WORK TO COMPLETE -> Whenever the word "toolbar" turns up in a line of the data below, copy that line.

==== TASK INPUT

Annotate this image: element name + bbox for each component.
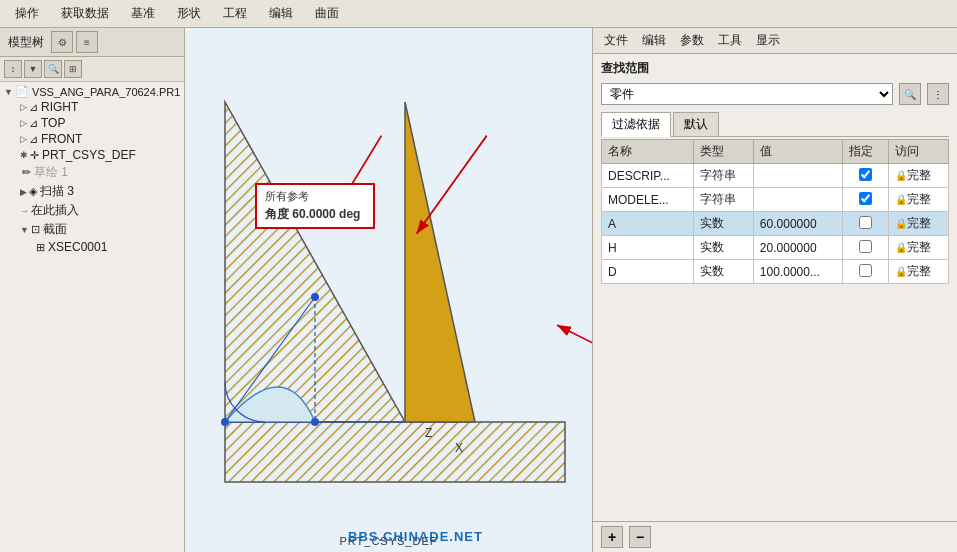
lock-icon-modele: 🔒 [895, 194, 907, 205]
table-row-highlighted[interactable]: A 实数 60.000000 🔒完整 [602, 212, 949, 236]
tree-sort-btn[interactable]: ↕ [4, 60, 22, 78]
tree-item-label-xsec: XSEC0001 [48, 240, 107, 254]
right-menu-params[interactable]: 参数 [677, 31, 707, 50]
right-menu-file[interactable]: 文件 [601, 31, 631, 50]
tree-arrow-front: ▷ [20, 134, 27, 144]
tree-content: ▼ 📄 VSS_ANG_PARA_70624.PR1 ▷ ⊿ RIGHT ▷ ⊿… [0, 82, 184, 552]
sketch-icon: ✏ [22, 166, 31, 179]
tree-item-sweep3[interactable]: ▶ ◈ 扫描 3 [0, 182, 184, 201]
col-header-type[interactable]: 类型 [693, 140, 753, 164]
tree-arrow-right: ▷ [20, 102, 27, 112]
tree-item-file[interactable]: ▼ 📄 VSS_ANG_PARA_70624.PR1 [0, 84, 184, 99]
plane-icon-right: ⊿ [29, 101, 38, 114]
cell-value-a: 60.000000 [753, 212, 843, 236]
cell-check-modele[interactable] [843, 188, 888, 212]
tree-item-csys[interactable]: ✱ ✛ PRT_CSYS_DEF [0, 147, 184, 163]
filter-tab-default[interactable]: 默认 [673, 112, 719, 136]
tree-item-insert[interactable]: → 在此插入 [0, 201, 184, 220]
col-header-name[interactable]: 名称 [602, 140, 694, 164]
cell-type-a: 实数 [693, 212, 753, 236]
toolbar-btn-ops[interactable]: 操作 [4, 2, 50, 25]
table-row[interactable]: MODELE... 字符串 🔒完整 [602, 188, 949, 212]
col-header-value[interactable]: 值 [753, 140, 843, 164]
tree-item-top[interactable]: ▷ ⊿ TOP [0, 115, 184, 131]
tree-item-label-sweep3: 扫描 3 [40, 183, 74, 200]
cell-value-modele [753, 188, 843, 212]
cell-access-modele: 🔒完整 [888, 188, 948, 212]
right-menu-tools[interactable]: 工具 [715, 31, 745, 50]
table-row[interactable]: DESCRIP... 字符串 🔒完整 [602, 164, 949, 188]
tree-settings-btn[interactable]: ⚙ [51, 31, 73, 53]
annotation-unit: deg [339, 207, 360, 221]
table-row[interactable]: D 实数 100.0000... 🔒完整 [602, 260, 949, 284]
params-table-container: 名称 类型 值 指定 访问 DESCRIP... 字符串 🔒完整 [593, 139, 957, 521]
annotation-number: 60.0000 [292, 207, 335, 221]
tree-cols-btn[interactable]: ⊞ [64, 60, 82, 78]
tree-item-label-sketch1: 草绘 1 [34, 164, 68, 181]
tree-arrow-top: ▷ [20, 118, 27, 128]
toolbar-btn-edit[interactable]: 编辑 [258, 2, 304, 25]
svg-marker-4 [405, 102, 475, 422]
tree-item-xsec0001[interactable]: ⊞ XSEC0001 [0, 239, 184, 255]
right-menu-display[interactable]: 显示 [753, 31, 783, 50]
tree-arrow-file: ▼ [4, 87, 13, 97]
scope-search-btn[interactable]: 🔍 [899, 83, 921, 105]
cell-name-d: D [602, 260, 694, 284]
filter-tab-filter[interactable]: 过滤依据 [601, 112, 671, 137]
right-menu-edit[interactable]: 编辑 [639, 31, 669, 50]
toolbar-btn-datum[interactable]: 基准 [120, 2, 166, 25]
svg-rect-2 [225, 422, 565, 482]
svg-point-8 [221, 418, 229, 426]
tree-arrow-csys: ✱ [20, 150, 28, 160]
checkbox-h[interactable] [859, 240, 872, 253]
plane-icon-front: ⊿ [29, 133, 38, 146]
annotation-value: 角度 60.0000 deg [265, 206, 365, 223]
section-icon: ⊡ [31, 223, 40, 236]
col-header-assigned[interactable]: 指定 [843, 140, 888, 164]
cell-name-modele: MODELE... [602, 188, 694, 212]
tree-search-btn[interactable]: 🔍 [44, 60, 62, 78]
cell-check-a[interactable] [843, 212, 888, 236]
cell-type-h: 实数 [693, 236, 753, 260]
add-param-btn[interactable]: + [601, 526, 623, 548]
tree-item-right[interactable]: ▷ ⊿ RIGHT [0, 99, 184, 115]
svg-text:Z: Z [425, 426, 432, 440]
toolbar-btn-getdata[interactable]: 获取数据 [50, 2, 120, 25]
toolbar-btn-shape[interactable]: 形状 [166, 2, 212, 25]
lock-icon-h: 🔒 [895, 242, 907, 253]
cell-name-h: H [602, 236, 694, 260]
cell-type-modele: 字符串 [693, 188, 753, 212]
left-panel: 模型树 ⚙ ≡ ↕ ▼ 🔍 ⊞ ▼ 📄 VSS_ANG_PARA_70624.P… [0, 28, 185, 552]
tree-expand-btn[interactable]: ≡ [76, 31, 98, 53]
table-row[interactable]: H 实数 20.000000 🔒完整 [602, 236, 949, 260]
cell-check-h[interactable] [843, 236, 888, 260]
right-menubar: 文件 编辑 参数 工具 显示 [593, 28, 957, 54]
tree-filter-btn[interactable]: ▼ [24, 60, 42, 78]
toolbar-btn-engineering[interactable]: 工程 [212, 2, 258, 25]
cell-check-d[interactable] [843, 260, 888, 284]
checkbox-a[interactable] [859, 216, 872, 229]
tree-item-label-csys: PRT_CSYS_DEF [42, 148, 136, 162]
csys-icon: ✛ [30, 149, 39, 162]
scope-select[interactable]: 零件 [601, 83, 893, 105]
checkbox-d[interactable] [859, 264, 872, 277]
checkbox-modele[interactable] [859, 192, 872, 205]
col-header-access[interactable]: 访问 [888, 140, 948, 164]
cell-check-descrip[interactable] [843, 164, 888, 188]
tree-item-front[interactable]: ▷ ⊿ FRONT [0, 131, 184, 147]
checkbox-descrip[interactable] [859, 168, 872, 181]
center-panel[interactable]: Z X 所有参考 角度 60.0000 deg [185, 28, 592, 552]
tree-item-label-front: FRONT [41, 132, 82, 146]
cell-value-d: 100.0000... [753, 260, 843, 284]
scope-options-btn[interactable]: ⋮ [927, 83, 949, 105]
model-svg: Z X [205, 52, 575, 522]
toolbar-btn-surface[interactable]: 曲面 [304, 2, 350, 25]
remove-param-btn[interactable]: − [629, 526, 651, 548]
tree-item-section[interactable]: ▼ ⊡ 截面 [0, 220, 184, 239]
cell-access-h: 🔒完整 [888, 236, 948, 260]
tree-item-sketch1[interactable]: ✏ 草绘 1 [0, 163, 184, 182]
tree-arrow-insert: → [20, 206, 29, 216]
lock-icon-descrip: 🔒 [895, 170, 907, 181]
lock-icon-d: 🔒 [895, 266, 907, 277]
svg-point-9 [311, 418, 319, 426]
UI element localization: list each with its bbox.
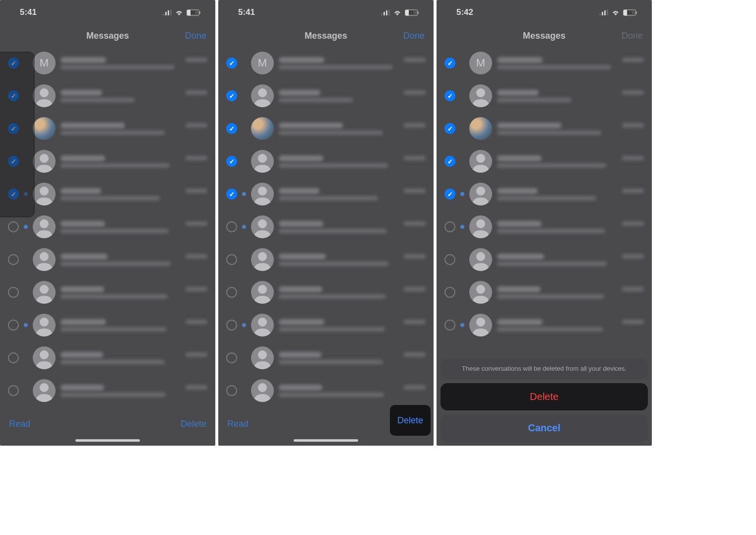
svg-rect-3 [170, 9, 172, 15]
selection-checkbox[interactable] [226, 254, 237, 265]
selection-checkbox[interactable] [8, 58, 19, 68]
selection-checkbox[interactable] [8, 352, 19, 363]
unread-indicator-icon [460, 225, 464, 229]
message-preview-blurred [61, 294, 168, 299]
conversation-row[interactable] [437, 178, 652, 210]
conversation-preview [279, 314, 428, 336]
selection-checkbox[interactable] [444, 287, 455, 298]
selection-checkbox[interactable] [226, 385, 237, 396]
conversation-row[interactable] [0, 210, 215, 243]
conversation-row[interactable] [437, 243, 652, 276]
selection-checkbox[interactable] [444, 189, 455, 200]
done-button[interactable]: Done [185, 31, 206, 41]
timestamp-blurred [186, 189, 207, 193]
avatar [251, 248, 274, 271]
conversation-row[interactable] [0, 309, 215, 341]
selection-checkbox[interactable] [226, 287, 237, 298]
selection-checkbox[interactable] [444, 58, 455, 68]
selection-checkbox[interactable] [444, 221, 455, 232]
svg-point-17 [258, 88, 267, 97]
conversation-row[interactable] [218, 243, 434, 276]
conversation-row[interactable] [437, 112, 652, 145]
conversation-row[interactable] [0, 145, 215, 178]
conversation-row[interactable] [0, 178, 215, 210]
message-preview-blurred [497, 98, 571, 102]
selection-checkbox[interactable] [226, 221, 237, 232]
unread-indicator-icon [24, 192, 28, 196]
conversation-preview [61, 183, 209, 205]
selection-checkbox[interactable] [8, 320, 19, 331]
delete-button[interactable]: Delete [181, 419, 206, 429]
conversation-row[interactable] [437, 309, 652, 341]
sheet-delete-button[interactable]: Delete [441, 383, 648, 410]
conversation-preview [61, 379, 209, 402]
conversation-preview [279, 215, 428, 238]
message-preview-blurred [61, 65, 175, 69]
conversation-row[interactable] [218, 79, 434, 112]
selection-checkbox[interactable] [8, 90, 19, 101]
conversation-row[interactable] [437, 276, 652, 309]
conversation-row[interactable] [437, 79, 652, 112]
contact-name-blurred [497, 155, 542, 161]
contact-name-blurred [61, 385, 104, 391]
conversation-row[interactable] [0, 79, 215, 112]
selection-checkbox[interactable] [226, 58, 237, 68]
home-indicator [75, 439, 140, 442]
selection-checkbox[interactable] [8, 123, 19, 134]
conversation-row[interactable] [218, 112, 434, 145]
conversation-row[interactable] [218, 341, 434, 374]
unread-indicator-icon [24, 225, 28, 229]
conversation-row[interactable] [218, 276, 434, 309]
selection-checkbox[interactable] [8, 221, 19, 232]
avatar [251, 84, 274, 107]
selection-checkbox[interactable] [226, 320, 237, 331]
timestamp-blurred [404, 254, 426, 259]
svg-point-5 [40, 154, 49, 163]
conversation-row[interactable] [218, 309, 434, 341]
conversation-row[interactable] [218, 178, 434, 210]
conversation-row[interactable]: M [0, 47, 215, 79]
selection-checkbox[interactable] [8, 156, 19, 167]
conversation-row[interactable]: M [437, 47, 652, 79]
selection-checkbox[interactable] [226, 189, 237, 200]
svg-rect-1 [165, 12, 167, 15]
selection-checkbox[interactable] [444, 254, 455, 265]
selection-checkbox[interactable] [444, 90, 455, 101]
selection-checkbox[interactable] [444, 156, 455, 167]
conversation-row[interactable] [0, 112, 215, 145]
selection-checkbox[interactable] [226, 90, 237, 101]
conversation-row[interactable] [437, 145, 652, 178]
conversation-row[interactable] [218, 210, 434, 243]
message-list: M [218, 47, 434, 407]
avatar [469, 150, 492, 173]
done-button[interactable]: Done [622, 31, 643, 41]
message-preview-blurred [279, 98, 353, 102]
timestamp-blurred [186, 123, 207, 128]
done-button[interactable]: Done [403, 31, 425, 41]
conversation-row[interactable] [0, 276, 215, 309]
conversation-row[interactable]: M [218, 47, 434, 79]
selection-checkbox[interactable] [8, 254, 19, 265]
selection-checkbox[interactable] [444, 123, 455, 134]
avatar [469, 215, 492, 238]
contact-name-blurred [279, 286, 322, 292]
read-button[interactable]: Read [227, 419, 249, 429]
read-button[interactable]: Read [9, 419, 30, 429]
selection-checkbox[interactable] [226, 352, 237, 363]
selection-checkbox[interactable] [8, 287, 19, 298]
conversation-preview [497, 314, 646, 336]
conversation-row[interactable] [0, 374, 215, 407]
battery-icon: 31 [405, 9, 419, 16]
conversation-row[interactable] [218, 145, 434, 178]
selection-checkbox[interactable] [444, 320, 455, 331]
conversation-row[interactable] [0, 243, 215, 276]
conversation-row[interactable] [218, 374, 434, 407]
selection-checkbox[interactable] [226, 123, 237, 134]
timestamp-blurred [622, 254, 644, 259]
selection-checkbox[interactable] [8, 385, 19, 396]
selection-checkbox[interactable] [8, 189, 19, 200]
selection-checkbox[interactable] [226, 156, 237, 167]
conversation-row[interactable] [0, 341, 215, 374]
sheet-cancel-button[interactable]: Cancel [441, 414, 648, 442]
conversation-row[interactable] [437, 210, 652, 243]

========

EXERCISE ANSWER ->
toolbar-btn-ops[interactable]: 操作 [4, 2, 50, 25]
toolbar-btn-edit[interactable]: 编辑 [258, 2, 304, 25]
toolbar-btn-datum[interactable]: 基准 [120, 2, 166, 25]
toolbar-btn-getdata[interactable]: 获取数据 [50, 2, 120, 25]
toolbar-btn-shape[interactable]: 形状 [166, 2, 212, 25]
toolbar-btn-engineering[interactable]: 工程 [212, 2, 258, 25]
toolbar-btn-surface[interactable]: 曲面 [304, 2, 350, 25]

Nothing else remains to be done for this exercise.